# Xikar Xi1 vs Xi2 vs Xi3



## dahu

Maybe a few of you guys can help me decide on this cutter...

I found the Xi2 for about $30, most everywhere the Xi3 is about $70, and the Xi1 is about the same price as the Xi2, if not a little more... 

what really differentiates these cutters? the HRC levels are not linear by model and the neither are the prices. If you have any experience with any of the above cutter models please weigh in. Thanks guys!


----------



## kapathy

i think x1 and x2 only difference is case 1 is composite one is metal..... i have the x1 and have been very happy with it... the metal feel would have been nice but prob not worth the extra cash in my opinion


----------



## Zogg

... and Xi3 is titanium


----------



## Fatboy501

I have an XI-202... I absolutely love it  Ran about $40 at my local B&M. As the others mentioned, the only differences are the casing materials.


----------



## dahu

thanks for the responses guys


----------



## 68 Lotus

Personally!...The Composite sucked! 

I traded it in on the metal case!.. Way More Better! :lol:

And Since all the blades are the same, your paying the extra for wood, Glitter & Glitz as the price goes up! :mrgreen:


----------



## Swany

I got the Xi3 from cigarmonster for 43 bucks. Its rosewood or some type of wood. I concur and I love it. Plus you can't beat their lifetime warranty.


----------



## dahu

Swany, did you get it on "name your own price" on Cigarmonster, or was it part of a Mashup?


----------



## Cigary

Sometimes you can catch em on the auctions sites for less than $25 for all types...patience is a virtue as I got the X2 Granite for $20....the XI Blue Aluminum for $18 and Xikar Xi3 Cutter - Mayan X Cloissone for $25 ( this one is really nice looking )


----------



## Mutombo

The wooden Xi3's show up on cigarmonster for under $50 from time to time, just check the mashup every day between 8-9 (am and pm). That's where I got mine, I think it was $44.


----------



## socapots

good thread. Good info.
thanks guys


----------



## Swany

dahu said:


> Swany, did you get it on "name your own price" on Cigarmonster, or was it part of a Mashup?


It was on a mashup.

But after seeing what Cigary has said, maybe wait and look on the auction sites. I wish I had.


----------



## Humastronaut

Xi3...love it...no complaints


----------



## sengjc

Zogg said:


> ... and Xi3 is titanium


Really? The Xi3 Tech TPR I have looks stainless steel to me. Must have been jipped...damn it.

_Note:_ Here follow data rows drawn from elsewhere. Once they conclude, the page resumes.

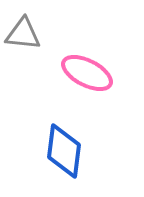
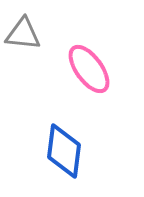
pink ellipse: moved 2 px right, 4 px up; rotated 27 degrees clockwise
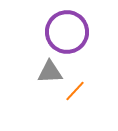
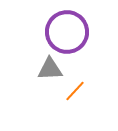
gray triangle: moved 3 px up
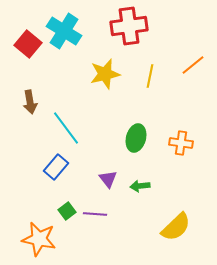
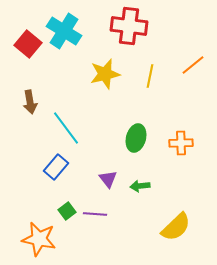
red cross: rotated 15 degrees clockwise
orange cross: rotated 10 degrees counterclockwise
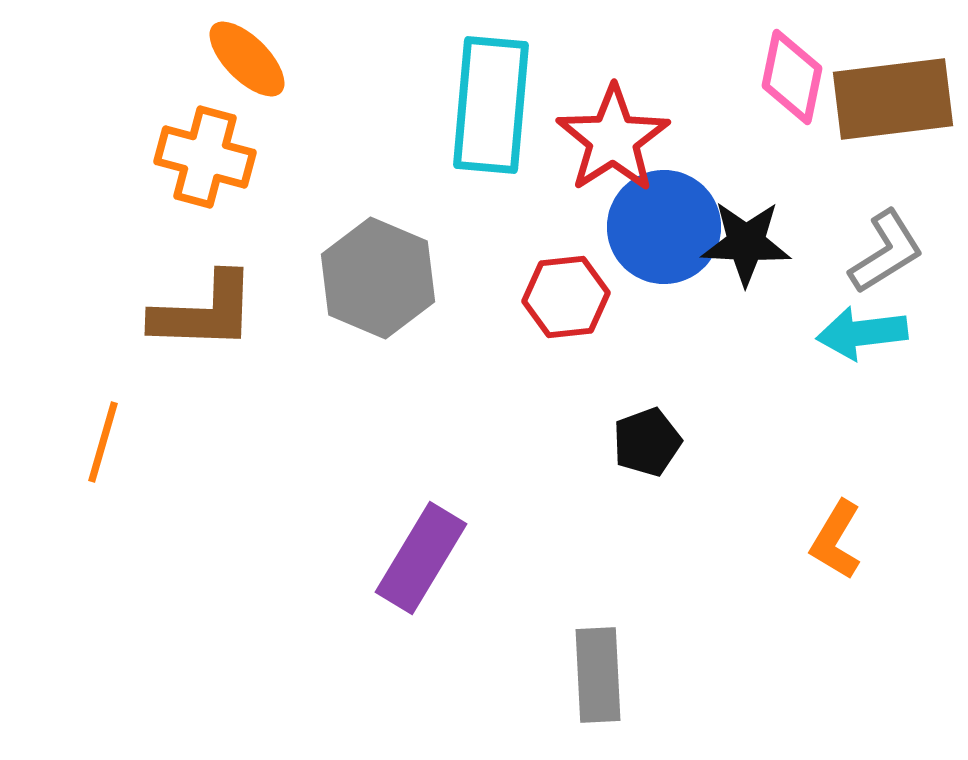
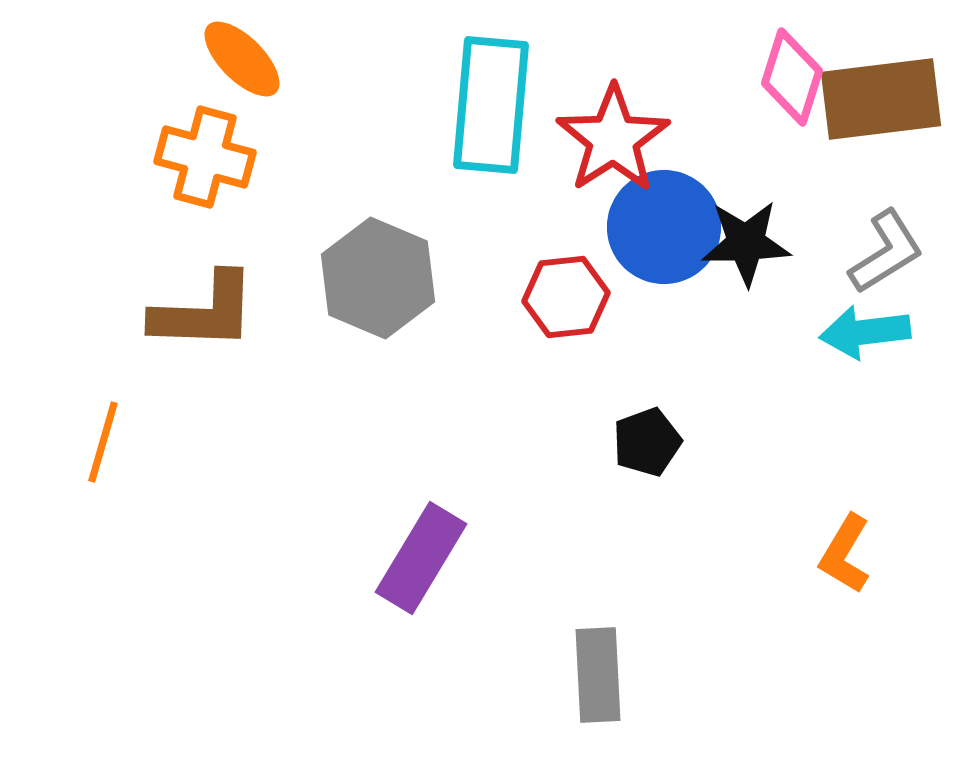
orange ellipse: moved 5 px left
pink diamond: rotated 6 degrees clockwise
brown rectangle: moved 12 px left
black star: rotated 4 degrees counterclockwise
cyan arrow: moved 3 px right, 1 px up
orange L-shape: moved 9 px right, 14 px down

Doesn't matter anyway, I guess. I am using the Palios now.


----------



## lebz

Don't think you can go wrong with either of the 3! All come with warranties and sharpening. 

My trusty cheap 10 dollar cutter is still doing the job.. but the Xikars are sexy..even the woman loves them!


----------



## smirak

I've got a couple Xi1's and a couple Xi2's. However, I've also got 2 ultra slim cutters and they have been my go to cutters as of late. Awesome, clean, quick cut. I like that I can set it on the table, put my cigar in there and it cuts just the right amount off of the head. Also, I can cut bigger RG cigars with it...

Unless you are set on the Xi series, I'd give the Ultra Slim a go.

Kevin


----------



## AlanP

I've got an xi2 cutter it nice and never had any problems out of it BUT i like my MTX multi-tool the most of all my cutters. 
* 
*


----------



## MaxTheBunny

Have the xi2 as well. BUt thinking about purchasing scissors


----------



## falconman515

I got my Xi1 from CBID on Friday.... it is awesome and 25$ with lifetime warranty and free case pouch I feel like I stole it at that price.

I see these go for 25-28$ all the time on cigarbid.


----------